Let’s play a little more with that idea. What about vignettes composed of something like the followings shown in the table below?

Then a small section of the back cover of Entangled life would look like this, with the note that the humor is probably inbetween the ‘yes’ and ‘some’ (I laughed harder with the book on drunkenness).

Mama’s last hug would then have something like:

And Why we sleep as follows (though I can’t recall for sure now whether it was ‘some’ or ‘no laughing matter’ and a friend has borrowed the book):

A real-life example of a categorisation box on a product; coffee suitable for moka pots, according to House of Coffees.

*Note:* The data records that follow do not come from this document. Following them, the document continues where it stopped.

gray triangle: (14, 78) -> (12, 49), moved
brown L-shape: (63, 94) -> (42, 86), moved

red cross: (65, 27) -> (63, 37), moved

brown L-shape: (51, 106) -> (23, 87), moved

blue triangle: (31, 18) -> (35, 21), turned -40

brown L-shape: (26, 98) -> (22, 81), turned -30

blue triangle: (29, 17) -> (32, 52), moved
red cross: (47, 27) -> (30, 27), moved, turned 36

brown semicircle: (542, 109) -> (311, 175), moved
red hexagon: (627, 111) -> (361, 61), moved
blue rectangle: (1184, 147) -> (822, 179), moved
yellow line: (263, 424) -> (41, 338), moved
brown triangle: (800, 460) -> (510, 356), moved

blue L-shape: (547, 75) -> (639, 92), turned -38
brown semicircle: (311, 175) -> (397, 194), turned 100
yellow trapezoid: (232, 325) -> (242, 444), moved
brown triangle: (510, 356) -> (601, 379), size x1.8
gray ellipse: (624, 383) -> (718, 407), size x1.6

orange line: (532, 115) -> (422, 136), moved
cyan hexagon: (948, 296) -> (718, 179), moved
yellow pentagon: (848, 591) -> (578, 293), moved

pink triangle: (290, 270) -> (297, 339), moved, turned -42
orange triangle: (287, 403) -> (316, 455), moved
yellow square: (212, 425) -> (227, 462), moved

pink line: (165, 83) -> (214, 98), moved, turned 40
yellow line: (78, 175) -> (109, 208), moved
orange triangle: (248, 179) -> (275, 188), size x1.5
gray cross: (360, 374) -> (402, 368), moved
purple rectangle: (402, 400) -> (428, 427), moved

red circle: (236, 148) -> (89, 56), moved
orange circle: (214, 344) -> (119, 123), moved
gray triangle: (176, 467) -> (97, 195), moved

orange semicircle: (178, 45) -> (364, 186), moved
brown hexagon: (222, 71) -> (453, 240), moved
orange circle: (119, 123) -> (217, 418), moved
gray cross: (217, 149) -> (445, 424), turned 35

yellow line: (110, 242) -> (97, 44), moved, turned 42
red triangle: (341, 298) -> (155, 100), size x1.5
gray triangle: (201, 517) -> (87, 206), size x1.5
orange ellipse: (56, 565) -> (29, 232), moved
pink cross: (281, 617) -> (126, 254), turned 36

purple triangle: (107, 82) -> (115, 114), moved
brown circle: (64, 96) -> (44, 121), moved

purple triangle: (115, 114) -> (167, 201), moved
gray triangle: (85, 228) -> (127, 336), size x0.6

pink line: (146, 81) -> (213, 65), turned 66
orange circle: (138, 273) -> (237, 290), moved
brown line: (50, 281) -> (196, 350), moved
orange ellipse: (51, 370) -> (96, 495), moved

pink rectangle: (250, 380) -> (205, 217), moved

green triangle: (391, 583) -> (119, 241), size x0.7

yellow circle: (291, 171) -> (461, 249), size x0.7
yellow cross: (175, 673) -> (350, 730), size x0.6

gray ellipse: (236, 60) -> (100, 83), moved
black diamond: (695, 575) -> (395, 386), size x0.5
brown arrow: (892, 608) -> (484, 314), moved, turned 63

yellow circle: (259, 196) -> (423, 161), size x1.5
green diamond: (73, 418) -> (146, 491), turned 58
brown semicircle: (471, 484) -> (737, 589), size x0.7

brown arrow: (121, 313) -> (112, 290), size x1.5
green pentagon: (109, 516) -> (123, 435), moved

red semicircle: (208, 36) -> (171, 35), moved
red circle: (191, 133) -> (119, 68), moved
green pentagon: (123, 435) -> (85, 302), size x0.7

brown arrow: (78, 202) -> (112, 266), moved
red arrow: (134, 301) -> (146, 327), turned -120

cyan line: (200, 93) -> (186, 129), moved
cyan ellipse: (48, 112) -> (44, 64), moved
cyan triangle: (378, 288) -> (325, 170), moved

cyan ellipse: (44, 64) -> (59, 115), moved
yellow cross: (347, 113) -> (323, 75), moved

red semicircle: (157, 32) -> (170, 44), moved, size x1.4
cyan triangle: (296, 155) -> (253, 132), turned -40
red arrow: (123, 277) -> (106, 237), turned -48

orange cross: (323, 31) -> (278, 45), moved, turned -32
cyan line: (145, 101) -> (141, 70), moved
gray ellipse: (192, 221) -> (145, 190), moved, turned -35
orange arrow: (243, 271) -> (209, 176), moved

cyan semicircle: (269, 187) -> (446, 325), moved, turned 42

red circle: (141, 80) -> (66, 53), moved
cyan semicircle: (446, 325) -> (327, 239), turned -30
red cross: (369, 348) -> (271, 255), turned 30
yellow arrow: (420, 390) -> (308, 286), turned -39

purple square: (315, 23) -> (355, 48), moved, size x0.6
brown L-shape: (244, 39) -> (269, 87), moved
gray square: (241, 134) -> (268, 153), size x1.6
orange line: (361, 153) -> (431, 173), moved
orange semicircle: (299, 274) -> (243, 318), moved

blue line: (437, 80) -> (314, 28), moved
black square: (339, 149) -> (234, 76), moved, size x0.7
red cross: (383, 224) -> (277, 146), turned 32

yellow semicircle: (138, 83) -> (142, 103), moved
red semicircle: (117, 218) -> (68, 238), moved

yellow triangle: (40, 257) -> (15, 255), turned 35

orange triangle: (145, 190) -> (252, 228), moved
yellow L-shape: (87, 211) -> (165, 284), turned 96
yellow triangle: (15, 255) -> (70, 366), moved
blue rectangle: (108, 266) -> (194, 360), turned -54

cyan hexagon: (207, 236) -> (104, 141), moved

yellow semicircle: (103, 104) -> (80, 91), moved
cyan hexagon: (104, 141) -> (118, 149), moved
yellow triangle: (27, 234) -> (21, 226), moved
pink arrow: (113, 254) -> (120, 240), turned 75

Of course, these are just mock-ups to demonstrate the idea visually and to try out whether it is even doable to classify the books. They are. There very well may be better icons than these scruffy ‘take a cc or public domain one and fiddle with it in MS Paint’ or a mixed mode approach, like on the packs of coffee (see image on the right).

Moreover: would you have created the same categorisation for the three examples? What (other) properties of popular science books could useful? Also, and perhaps before going down that route: would something like that possibly be useful according to you or someone you know who reads popular science books? You may leave your comments below, on my facebook page, or write an email, or we can meet in person some day.

p.s.: this is not a serious post on the ontology of popular science books — it is summer vacation time here and I used to write book reviews in the first week of the year and this is sort of related.